Exercise
When you reach the line containing "get na kapag", stop after it; until then, copy each line of the listing exactly, starting with the first.

------ Entries supplied ------

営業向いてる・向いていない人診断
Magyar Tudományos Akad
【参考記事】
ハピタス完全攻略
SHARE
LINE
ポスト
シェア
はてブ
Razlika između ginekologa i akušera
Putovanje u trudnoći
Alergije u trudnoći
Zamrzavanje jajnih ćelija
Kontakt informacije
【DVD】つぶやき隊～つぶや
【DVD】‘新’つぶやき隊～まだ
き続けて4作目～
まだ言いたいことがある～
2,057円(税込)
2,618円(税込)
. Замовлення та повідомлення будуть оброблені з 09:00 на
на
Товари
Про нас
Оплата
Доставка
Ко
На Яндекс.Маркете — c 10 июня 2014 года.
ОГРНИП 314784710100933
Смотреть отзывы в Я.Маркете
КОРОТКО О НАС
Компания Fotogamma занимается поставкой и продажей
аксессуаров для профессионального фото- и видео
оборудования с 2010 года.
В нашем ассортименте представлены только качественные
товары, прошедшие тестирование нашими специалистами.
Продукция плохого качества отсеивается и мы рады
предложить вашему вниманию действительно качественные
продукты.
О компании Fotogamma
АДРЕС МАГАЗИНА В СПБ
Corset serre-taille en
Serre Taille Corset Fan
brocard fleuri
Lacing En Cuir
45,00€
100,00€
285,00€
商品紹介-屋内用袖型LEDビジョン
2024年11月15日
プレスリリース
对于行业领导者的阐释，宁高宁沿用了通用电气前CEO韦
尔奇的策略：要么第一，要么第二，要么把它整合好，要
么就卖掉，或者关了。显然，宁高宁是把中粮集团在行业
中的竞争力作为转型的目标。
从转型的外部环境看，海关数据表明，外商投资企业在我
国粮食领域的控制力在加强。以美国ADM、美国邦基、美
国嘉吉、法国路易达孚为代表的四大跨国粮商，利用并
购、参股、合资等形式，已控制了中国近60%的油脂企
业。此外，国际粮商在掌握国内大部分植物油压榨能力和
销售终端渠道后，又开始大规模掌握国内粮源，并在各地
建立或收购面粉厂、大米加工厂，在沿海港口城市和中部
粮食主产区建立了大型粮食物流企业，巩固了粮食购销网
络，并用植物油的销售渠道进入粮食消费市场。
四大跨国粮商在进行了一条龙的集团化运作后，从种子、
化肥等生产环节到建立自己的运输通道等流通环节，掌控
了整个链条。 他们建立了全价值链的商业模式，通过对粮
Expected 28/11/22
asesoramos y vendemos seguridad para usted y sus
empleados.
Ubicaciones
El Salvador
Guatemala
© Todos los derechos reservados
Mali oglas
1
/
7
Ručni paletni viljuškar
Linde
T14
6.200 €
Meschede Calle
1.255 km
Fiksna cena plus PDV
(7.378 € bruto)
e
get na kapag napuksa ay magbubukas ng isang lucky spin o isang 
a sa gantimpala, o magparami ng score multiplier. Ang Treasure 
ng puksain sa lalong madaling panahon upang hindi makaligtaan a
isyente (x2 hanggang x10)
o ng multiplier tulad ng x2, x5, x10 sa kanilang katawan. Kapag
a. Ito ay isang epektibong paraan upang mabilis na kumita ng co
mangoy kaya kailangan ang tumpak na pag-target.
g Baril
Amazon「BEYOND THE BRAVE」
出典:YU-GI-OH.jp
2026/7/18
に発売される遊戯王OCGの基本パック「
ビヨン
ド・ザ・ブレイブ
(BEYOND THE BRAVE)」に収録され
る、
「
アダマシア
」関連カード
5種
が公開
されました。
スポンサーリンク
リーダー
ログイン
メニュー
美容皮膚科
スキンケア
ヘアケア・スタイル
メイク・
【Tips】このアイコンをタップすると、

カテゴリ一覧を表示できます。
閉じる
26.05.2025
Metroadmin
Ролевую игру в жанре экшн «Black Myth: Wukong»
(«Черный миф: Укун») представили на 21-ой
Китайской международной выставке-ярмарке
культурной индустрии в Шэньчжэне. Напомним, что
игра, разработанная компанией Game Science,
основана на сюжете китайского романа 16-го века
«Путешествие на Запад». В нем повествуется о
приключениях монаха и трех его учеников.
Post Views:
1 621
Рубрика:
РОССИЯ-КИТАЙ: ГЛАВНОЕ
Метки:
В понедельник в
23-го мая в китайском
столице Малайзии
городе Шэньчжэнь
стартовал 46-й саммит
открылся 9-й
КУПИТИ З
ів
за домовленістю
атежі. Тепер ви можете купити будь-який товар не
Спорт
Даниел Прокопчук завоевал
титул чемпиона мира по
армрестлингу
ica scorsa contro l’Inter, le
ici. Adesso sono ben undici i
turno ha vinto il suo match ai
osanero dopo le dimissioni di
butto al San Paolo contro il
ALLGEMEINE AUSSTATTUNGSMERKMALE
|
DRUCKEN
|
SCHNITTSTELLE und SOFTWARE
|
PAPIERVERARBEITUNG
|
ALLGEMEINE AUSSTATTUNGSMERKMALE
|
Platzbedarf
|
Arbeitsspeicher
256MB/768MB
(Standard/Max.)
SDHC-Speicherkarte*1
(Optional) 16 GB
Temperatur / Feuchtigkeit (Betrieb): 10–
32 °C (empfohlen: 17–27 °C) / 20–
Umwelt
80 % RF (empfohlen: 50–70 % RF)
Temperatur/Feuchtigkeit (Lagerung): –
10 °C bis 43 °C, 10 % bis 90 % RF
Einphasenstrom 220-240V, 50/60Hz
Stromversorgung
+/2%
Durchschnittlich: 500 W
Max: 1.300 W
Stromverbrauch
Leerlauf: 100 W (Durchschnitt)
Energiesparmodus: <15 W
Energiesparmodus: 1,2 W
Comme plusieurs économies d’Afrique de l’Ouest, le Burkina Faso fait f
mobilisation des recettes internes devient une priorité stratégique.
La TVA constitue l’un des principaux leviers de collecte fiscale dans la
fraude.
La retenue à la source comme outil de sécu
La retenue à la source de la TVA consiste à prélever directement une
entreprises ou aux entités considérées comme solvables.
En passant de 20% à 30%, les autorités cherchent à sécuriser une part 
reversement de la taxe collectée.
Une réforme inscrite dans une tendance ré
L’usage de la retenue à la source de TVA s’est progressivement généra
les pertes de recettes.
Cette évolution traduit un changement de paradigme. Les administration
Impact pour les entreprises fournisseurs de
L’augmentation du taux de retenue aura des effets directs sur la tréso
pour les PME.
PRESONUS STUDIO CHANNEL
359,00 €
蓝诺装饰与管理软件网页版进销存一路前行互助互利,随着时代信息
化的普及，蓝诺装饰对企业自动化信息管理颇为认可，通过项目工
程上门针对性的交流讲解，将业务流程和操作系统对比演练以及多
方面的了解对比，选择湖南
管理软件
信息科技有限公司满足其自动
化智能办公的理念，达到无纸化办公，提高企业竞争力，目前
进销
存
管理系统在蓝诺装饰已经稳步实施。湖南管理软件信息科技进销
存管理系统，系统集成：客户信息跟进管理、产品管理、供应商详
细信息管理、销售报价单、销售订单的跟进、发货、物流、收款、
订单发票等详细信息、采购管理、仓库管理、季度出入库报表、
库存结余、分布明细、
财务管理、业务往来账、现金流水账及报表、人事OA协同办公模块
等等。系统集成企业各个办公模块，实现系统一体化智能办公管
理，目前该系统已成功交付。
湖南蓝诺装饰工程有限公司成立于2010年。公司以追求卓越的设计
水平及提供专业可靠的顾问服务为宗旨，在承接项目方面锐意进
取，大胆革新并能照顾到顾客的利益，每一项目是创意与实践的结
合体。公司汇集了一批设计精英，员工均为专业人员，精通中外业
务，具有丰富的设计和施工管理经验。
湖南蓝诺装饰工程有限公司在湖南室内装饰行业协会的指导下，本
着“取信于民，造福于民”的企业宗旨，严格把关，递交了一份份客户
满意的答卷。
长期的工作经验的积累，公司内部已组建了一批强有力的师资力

------

Written response
営業向いてる・向いていない人診断
Magyar Tudományos Akad
【参考記事】
ハピタス完全攻略
SHARE
LINE
ポスト
シェア
はてブ
Razlika između ginekologa i akušera
Putovanje u trudnoći
Alergije u trudnoći
Zamrzavanje jajnih ćelija
Kontakt informacije
【DVD】つぶやき隊～つぶや
【DVD】‘新’つぶやき隊～まだ
き続けて4作目～
まだ言いたいことがある～
2,057円(税込)
2,618円(税込)
. Замовлення та повідомлення будуть оброблені з 09:00 на
на
Товари
Про нас
Оплата
Доставка
Ко
На Яндекс.Маркете — c 10 июня 2014 года.
ОГРНИП 314784710100933
Смотреть отзывы в Я.Маркете
КОРОТКО О НАС
Компания Fotogamma занимается поставкой и продажей
аксессуаров для профессионального фото- и видео
оборудования с 2010 года.
В нашем ассортименте представлены только качественные
товары, прошедшие тестирование нашими специалистами.
Продукция плохого качества отсеивается и мы рады
предложить вашему вниманию действительно качественные
продукты.
О компании Fotogamma
АДРЕС МАГАЗИНА В СПБ
Corset serre-taille en
Serre Taille Corset Fan
brocard fleuri
Lacing En Cuir
45,00€
100,00€
285,00€
商品紹介-屋内用袖型LEDビジョン
2024年11月15日
プレスリリース
对于行业领导者的阐释，宁高宁沿用了通用电气前CEO韦
尔奇的策略：要么第一，要么第二，要么把它整合好，要
么就卖掉，或者关了。显然，宁高宁是把中粮集团在行业
中的竞争力作为转型的目标。
从转型的外部环境看，海关数据表明，外商投资企业在我
国粮食领域的控制力在加强。以美国ADM、美国邦基、美
国嘉吉、法国路易达孚为代表的四大跨国粮商，利用并
购、参股、合资等形式，已控制了中国近60%的油脂企
业。此外，国际粮商在掌握国内大部分植物油压榨能力和
销售终端渠道后，又开始大规模掌握国内粮源，并在各地
建立或收购面粉厂、大米加工厂，在沿海港口城市和中部
粮食主产区建立了大型粮食物流企业，巩固了粮食购销网
络，并用植物油的销售渠道进入粮食消费市场。
四大跨国粮商在进行了一条龙的集团化运作后，从种子、
化肥等生产环节到建立自己的运输通道等流通环节，掌控
了整个链条。 他们建立了全价值链的商业模式，通过对粮
Expected 28/11/22
asesoramos y vendemos seguridad para usted y sus
empleados.
Ubicaciones
El Salvador
Guatemala
© Todos los derechos reservados
Mali oglas
1
/
7
Ručni paletni viljuškar
Linde
T14
6.200 €
Meschede Calle
1.255 km
Fiksna cena plus PDV
(7.378 € bruto)
e
get na kapag napuksa ay magbubukas ng isang lucky spin o isang 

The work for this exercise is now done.